Although often used synonymously, asset allocation is different from diversification in that within each asset class there is an opportunity for diversification. In other words, you can have broad asset allocation while still lacking in healthy diversifications. For example, you can have your funds in certificates of deposit (CDs), the stock market, and have some real estate holdings. This would give you varied asset allocation, however, if all of your stock market holdings are only in large (ie, blue-chip) companies in the healthcare sector, you don’t have a robust diversification within your asset allocation.

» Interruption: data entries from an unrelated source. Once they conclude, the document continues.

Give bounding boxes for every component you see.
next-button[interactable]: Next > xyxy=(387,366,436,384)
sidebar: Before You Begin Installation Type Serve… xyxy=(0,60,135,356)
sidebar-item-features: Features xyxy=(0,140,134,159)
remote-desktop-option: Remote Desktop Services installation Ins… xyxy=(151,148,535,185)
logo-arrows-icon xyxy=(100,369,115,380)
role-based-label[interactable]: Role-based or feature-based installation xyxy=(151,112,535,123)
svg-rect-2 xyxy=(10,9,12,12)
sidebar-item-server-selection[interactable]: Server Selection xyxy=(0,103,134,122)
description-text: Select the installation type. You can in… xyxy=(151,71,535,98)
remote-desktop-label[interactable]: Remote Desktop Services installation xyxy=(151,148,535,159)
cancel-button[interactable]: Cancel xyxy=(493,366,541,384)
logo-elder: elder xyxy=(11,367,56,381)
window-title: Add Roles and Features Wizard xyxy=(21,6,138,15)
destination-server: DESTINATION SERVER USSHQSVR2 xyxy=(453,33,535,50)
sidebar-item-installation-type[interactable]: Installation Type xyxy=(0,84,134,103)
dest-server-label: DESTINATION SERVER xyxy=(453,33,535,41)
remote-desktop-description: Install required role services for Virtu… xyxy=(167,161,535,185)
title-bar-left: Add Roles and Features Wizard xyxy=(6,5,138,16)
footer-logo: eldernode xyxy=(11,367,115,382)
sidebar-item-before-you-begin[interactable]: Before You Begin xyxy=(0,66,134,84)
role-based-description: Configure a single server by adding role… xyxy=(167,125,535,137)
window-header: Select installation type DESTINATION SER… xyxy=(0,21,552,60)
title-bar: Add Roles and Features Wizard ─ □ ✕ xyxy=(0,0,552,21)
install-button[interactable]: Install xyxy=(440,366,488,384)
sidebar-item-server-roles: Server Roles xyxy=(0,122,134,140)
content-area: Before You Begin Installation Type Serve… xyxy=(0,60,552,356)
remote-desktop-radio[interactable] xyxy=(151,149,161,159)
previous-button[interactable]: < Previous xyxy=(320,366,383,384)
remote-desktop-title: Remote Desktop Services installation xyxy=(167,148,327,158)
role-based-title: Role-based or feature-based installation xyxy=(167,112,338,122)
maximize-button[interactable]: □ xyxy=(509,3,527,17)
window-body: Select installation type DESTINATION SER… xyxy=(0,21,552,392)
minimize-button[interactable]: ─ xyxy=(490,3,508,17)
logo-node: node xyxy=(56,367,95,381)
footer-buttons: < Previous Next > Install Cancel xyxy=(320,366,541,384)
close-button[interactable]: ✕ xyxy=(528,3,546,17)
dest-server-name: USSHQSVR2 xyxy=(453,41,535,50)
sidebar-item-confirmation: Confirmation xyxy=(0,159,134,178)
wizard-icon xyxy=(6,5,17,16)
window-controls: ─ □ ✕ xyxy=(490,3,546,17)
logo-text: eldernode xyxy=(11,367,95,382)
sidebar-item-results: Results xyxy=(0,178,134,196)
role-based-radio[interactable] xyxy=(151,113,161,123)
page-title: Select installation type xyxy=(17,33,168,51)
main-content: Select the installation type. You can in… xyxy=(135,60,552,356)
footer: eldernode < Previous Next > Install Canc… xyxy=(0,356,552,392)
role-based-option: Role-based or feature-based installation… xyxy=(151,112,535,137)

There are several types of assets; these include:

  • Cash
  • CDs
  • Bonds
  • Stocks
  • Real Estate
  • Derivatives
  • Commodities
  • Currencies
  • Cryptocurrencies

In addition to these investment vehicles, assets also include partnerships in businesses, annuities, the home you own, etc. The key to successful asset allocation is to determine what your risk tolerance is based on your age and your target date for retirement. If you are just starting out, you can afford to take on a bit of risk and can, therefore, allocate your assets more heavily toward the stock market, which can be a great deal more volatile than bonds, CDs, or cash. If retirement is just a few years away, however, you should tip the scales a bit more toward low-risk assets. Contact your financial advisor to help you calculate your ideal mix of asset allocation.